Set down exactly the lines in the records below that run from the line with "produkcyjną, nie powinny" to the line with "W styczniu Ministerstwo", inclusive, and nothing more.
BEGIN DATASET EXTRACT
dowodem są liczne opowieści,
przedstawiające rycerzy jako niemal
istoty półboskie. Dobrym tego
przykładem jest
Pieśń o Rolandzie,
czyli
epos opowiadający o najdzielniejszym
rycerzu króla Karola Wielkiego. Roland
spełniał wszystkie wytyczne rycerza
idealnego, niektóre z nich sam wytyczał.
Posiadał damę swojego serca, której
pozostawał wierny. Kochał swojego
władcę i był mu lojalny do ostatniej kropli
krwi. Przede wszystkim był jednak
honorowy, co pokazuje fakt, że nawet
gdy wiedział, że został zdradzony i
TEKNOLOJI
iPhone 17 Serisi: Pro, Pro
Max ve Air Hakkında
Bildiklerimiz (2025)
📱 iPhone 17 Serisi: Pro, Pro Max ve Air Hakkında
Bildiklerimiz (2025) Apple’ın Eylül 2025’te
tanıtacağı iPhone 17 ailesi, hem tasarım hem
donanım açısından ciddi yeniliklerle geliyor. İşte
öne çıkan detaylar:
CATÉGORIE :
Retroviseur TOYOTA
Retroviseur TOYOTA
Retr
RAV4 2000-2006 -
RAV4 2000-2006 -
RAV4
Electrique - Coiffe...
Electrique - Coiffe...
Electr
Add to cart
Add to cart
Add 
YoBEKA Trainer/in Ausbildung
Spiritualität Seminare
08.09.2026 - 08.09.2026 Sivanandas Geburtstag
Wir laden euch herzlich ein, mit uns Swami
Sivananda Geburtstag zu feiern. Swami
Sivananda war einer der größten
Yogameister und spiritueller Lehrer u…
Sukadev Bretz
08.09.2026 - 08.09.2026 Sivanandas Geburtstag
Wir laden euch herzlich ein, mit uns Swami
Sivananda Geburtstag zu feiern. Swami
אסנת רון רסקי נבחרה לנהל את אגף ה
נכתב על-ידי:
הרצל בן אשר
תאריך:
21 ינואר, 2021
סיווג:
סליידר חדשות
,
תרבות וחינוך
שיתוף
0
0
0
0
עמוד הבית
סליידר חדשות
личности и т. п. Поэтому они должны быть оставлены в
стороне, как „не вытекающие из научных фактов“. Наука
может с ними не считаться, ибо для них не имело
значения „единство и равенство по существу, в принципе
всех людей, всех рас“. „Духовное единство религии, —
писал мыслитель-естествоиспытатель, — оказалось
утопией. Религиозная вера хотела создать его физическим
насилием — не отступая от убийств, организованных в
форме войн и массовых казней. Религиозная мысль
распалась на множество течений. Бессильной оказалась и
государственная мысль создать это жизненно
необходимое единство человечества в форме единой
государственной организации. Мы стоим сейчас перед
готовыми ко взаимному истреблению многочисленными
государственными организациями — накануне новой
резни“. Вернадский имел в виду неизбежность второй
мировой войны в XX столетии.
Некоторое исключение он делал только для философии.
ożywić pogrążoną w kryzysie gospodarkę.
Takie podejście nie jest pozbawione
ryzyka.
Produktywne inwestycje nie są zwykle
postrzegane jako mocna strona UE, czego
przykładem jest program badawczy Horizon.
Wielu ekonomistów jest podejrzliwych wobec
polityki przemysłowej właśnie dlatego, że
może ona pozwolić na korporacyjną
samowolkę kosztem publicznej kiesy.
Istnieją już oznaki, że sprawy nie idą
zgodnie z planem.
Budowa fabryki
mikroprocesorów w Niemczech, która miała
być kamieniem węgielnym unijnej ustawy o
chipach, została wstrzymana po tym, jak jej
END DATASET EXTRACT
BEGIN DATASET EXTRACT
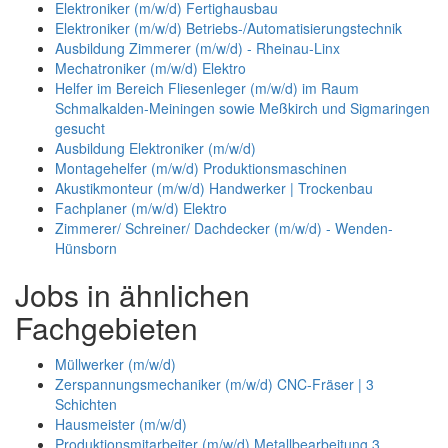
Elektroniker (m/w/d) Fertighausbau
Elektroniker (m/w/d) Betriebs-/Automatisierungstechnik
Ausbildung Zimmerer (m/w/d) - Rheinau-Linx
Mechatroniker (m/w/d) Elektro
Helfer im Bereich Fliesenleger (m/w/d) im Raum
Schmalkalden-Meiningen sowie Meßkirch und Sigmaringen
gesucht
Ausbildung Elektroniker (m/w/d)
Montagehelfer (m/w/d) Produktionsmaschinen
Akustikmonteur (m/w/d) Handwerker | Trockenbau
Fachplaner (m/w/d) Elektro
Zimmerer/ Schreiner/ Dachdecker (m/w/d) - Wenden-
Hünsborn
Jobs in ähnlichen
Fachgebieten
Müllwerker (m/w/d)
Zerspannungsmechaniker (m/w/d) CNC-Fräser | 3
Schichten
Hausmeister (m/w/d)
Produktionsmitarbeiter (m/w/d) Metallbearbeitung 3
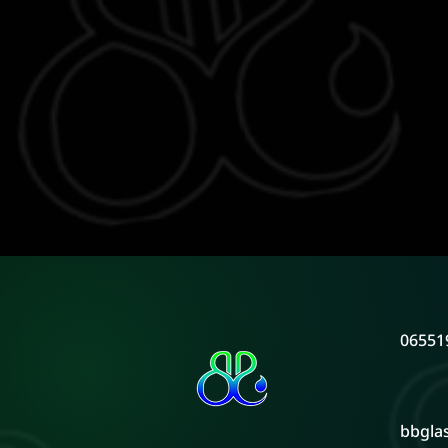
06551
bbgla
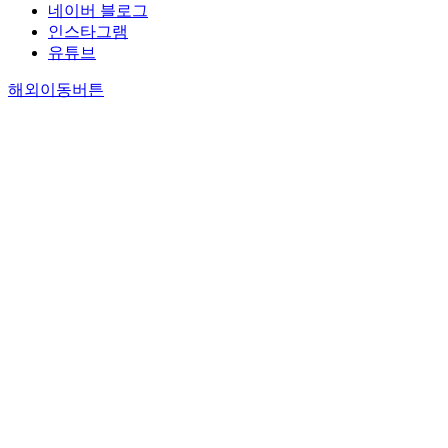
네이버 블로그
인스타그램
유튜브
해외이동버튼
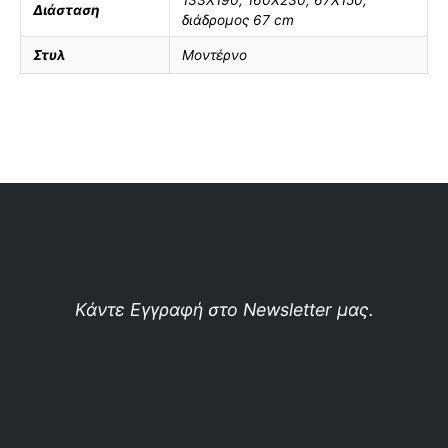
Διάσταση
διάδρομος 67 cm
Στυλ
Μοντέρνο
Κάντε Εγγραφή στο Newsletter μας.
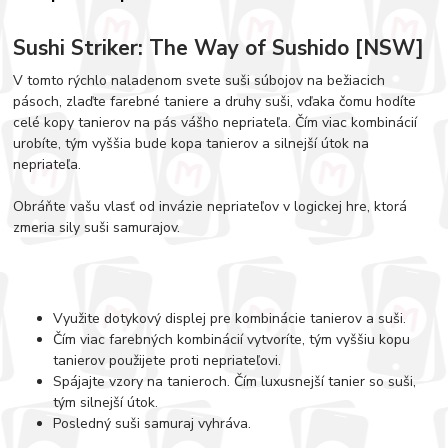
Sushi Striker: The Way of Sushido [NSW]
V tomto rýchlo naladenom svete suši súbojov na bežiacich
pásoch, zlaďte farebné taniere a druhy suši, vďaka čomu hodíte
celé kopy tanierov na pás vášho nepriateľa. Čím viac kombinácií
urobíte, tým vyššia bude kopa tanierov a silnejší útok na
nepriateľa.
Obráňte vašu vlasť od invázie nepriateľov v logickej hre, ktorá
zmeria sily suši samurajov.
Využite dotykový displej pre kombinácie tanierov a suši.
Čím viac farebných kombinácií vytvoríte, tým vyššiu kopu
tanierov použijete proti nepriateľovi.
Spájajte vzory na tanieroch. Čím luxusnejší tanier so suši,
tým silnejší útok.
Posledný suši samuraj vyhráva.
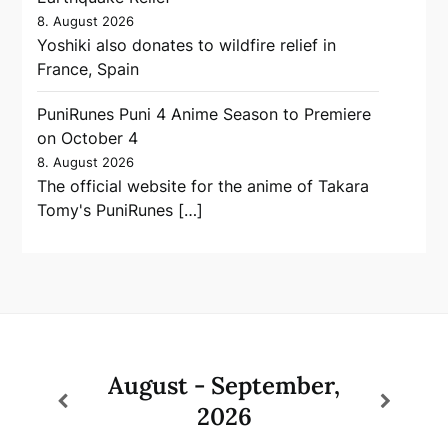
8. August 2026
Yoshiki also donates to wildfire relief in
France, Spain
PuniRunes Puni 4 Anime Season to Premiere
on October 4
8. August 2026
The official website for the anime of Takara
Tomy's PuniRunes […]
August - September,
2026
END DATASET EXTRACT
BEGIN DATASET EXTRACT
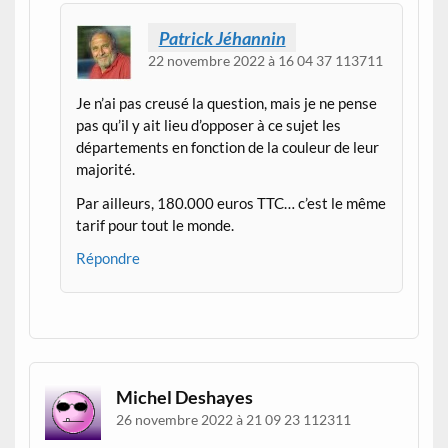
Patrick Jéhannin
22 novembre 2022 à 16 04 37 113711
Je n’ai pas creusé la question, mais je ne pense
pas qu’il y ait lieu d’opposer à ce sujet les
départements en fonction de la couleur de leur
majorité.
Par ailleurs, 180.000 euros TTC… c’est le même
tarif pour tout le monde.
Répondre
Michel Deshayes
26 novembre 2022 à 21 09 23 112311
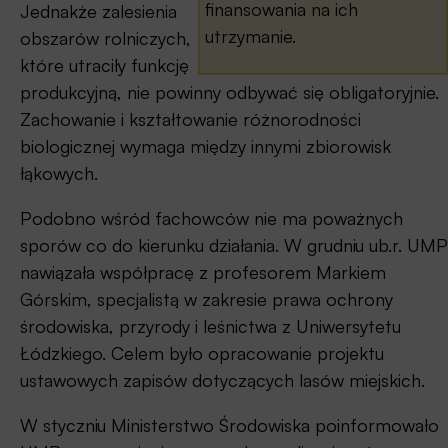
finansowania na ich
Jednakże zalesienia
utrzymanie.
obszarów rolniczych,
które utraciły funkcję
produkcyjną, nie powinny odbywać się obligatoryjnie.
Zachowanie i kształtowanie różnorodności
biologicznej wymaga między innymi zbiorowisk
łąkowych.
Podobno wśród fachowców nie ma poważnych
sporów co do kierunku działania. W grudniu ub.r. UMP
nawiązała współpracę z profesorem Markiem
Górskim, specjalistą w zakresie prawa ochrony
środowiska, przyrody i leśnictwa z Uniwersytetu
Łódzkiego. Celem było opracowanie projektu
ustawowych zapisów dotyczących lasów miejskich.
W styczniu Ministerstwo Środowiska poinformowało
END DATASET EXTRACT
EXERCISE OUTPUT ::
produkcyjną, nie powinny odbywać się obligatoryjnie.
Zachowanie i kształtowanie różnorodności
biologicznej wymaga między innymi zbiorowisk
łąkowych.
Podobno wśród fachowców nie ma poważnych
sporów co do kierunku działania. W grudniu ub.r. UMP
nawiązała współpracę z profesorem Markiem
Górskim, specjalistą w zakresie prawa ochrony
środowiska, przyrody i leśnictwa z Uniwersytetu
Łódzkiego. Celem było opracowanie projektu
ustawowych zapisów dotyczących lasów miejskich.
W styczniu Ministerstwo Środowiska poinformowało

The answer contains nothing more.